Published in Nature, October 2019

Highlights: Using single-cell transcriptome profiling technology, the researchers identify the repertoire of human blood and immune cells during development. The integrated map of fetal liver haematopoiesis provides a blueprint for the study of paediatric blood and immune disorders, and a reference for harnessing the therapeutic potential of HSC/MPPs.
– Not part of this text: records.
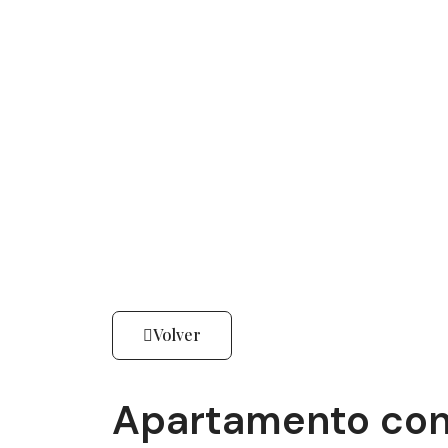
Volver
Apartamento con 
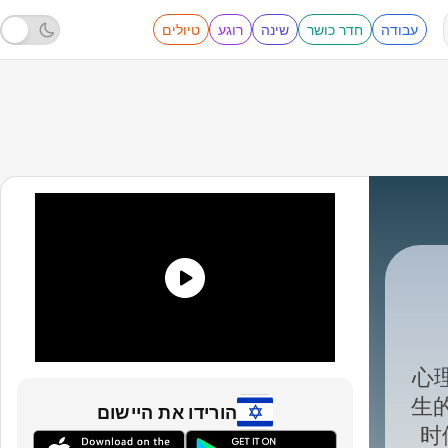
עבודה
חדר כושר
שינה
רוגע
טיולים
Audio+
|
“
生的
הורידו את היישום
时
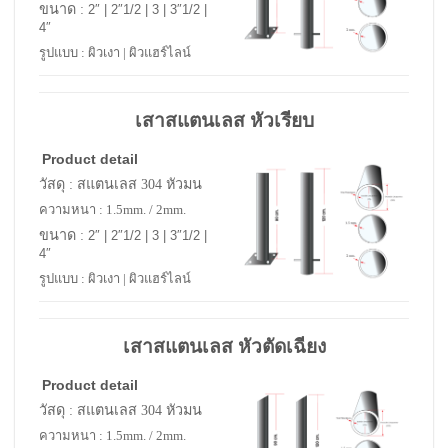
ขนาด :
2″ | 2″1/2 | 3 | 3″1/2 |
4″
รูปแบบ : ผิวเงา | ผิวแฮร์ไลน์
เสาสแตนเลส หัวเรียบ
Product detail
วัสดุ : สแตนเลส 304 หัวมน
ความหนา : 1.5mm. / 2mm.
ขนาด :
2″ | 2″1/2 | 3 | 3″1/2 |
4″
รูปแบบ : ผิวเงา | ผิวแฮร์ไลน์
เสาสแตนเลส หัวตัดเฉียง
Product detail
วัสดุ : สแตนเลส 304 หัวมน
ความหนา : 1.5mm. / 2mm.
Definitive haematopoiesis in the fetal liver supports self-renewal and differentiation of haematopoietic stem cells and multipotent progenitors (HSC/MPPs) but remains poorly defined in humans. In this study, using single-cell transcriptome profiling of approximately 140,000 liver and 74,000 skin, kidney and yolk sac cells, the researchers identify the repertoire of human blood and immune cells during development. They infer differentiation trajectories from HSC/MPPs and evaluate the influence of the tissue microenvironment on blood and immune cell development. They reveal physiological erythropoiesis in fetal skin and the presence of mast cells, natural killer and innate lymphoid cell precursors in the yolk sac, demonstrate a shift in the haemopoietic composition of fetal liver during gestation away from being predominantly erythroid, accompanied by a parallel change in differentiation potential of HSC/MPPs, which they functionally validate. The integrated map of fetal liver haematopoiesis provides a blueprint for the study of paediatric blood and immune disorders, and a reference for harnessing the therapeutic potential of HSC/MPPs.

Reference: Popescu, Dorin-Mirel, et al. "Decoding the development of the blood and immune systems during human fetal liver haematopoiesis." bioRxiv (2019): 654210.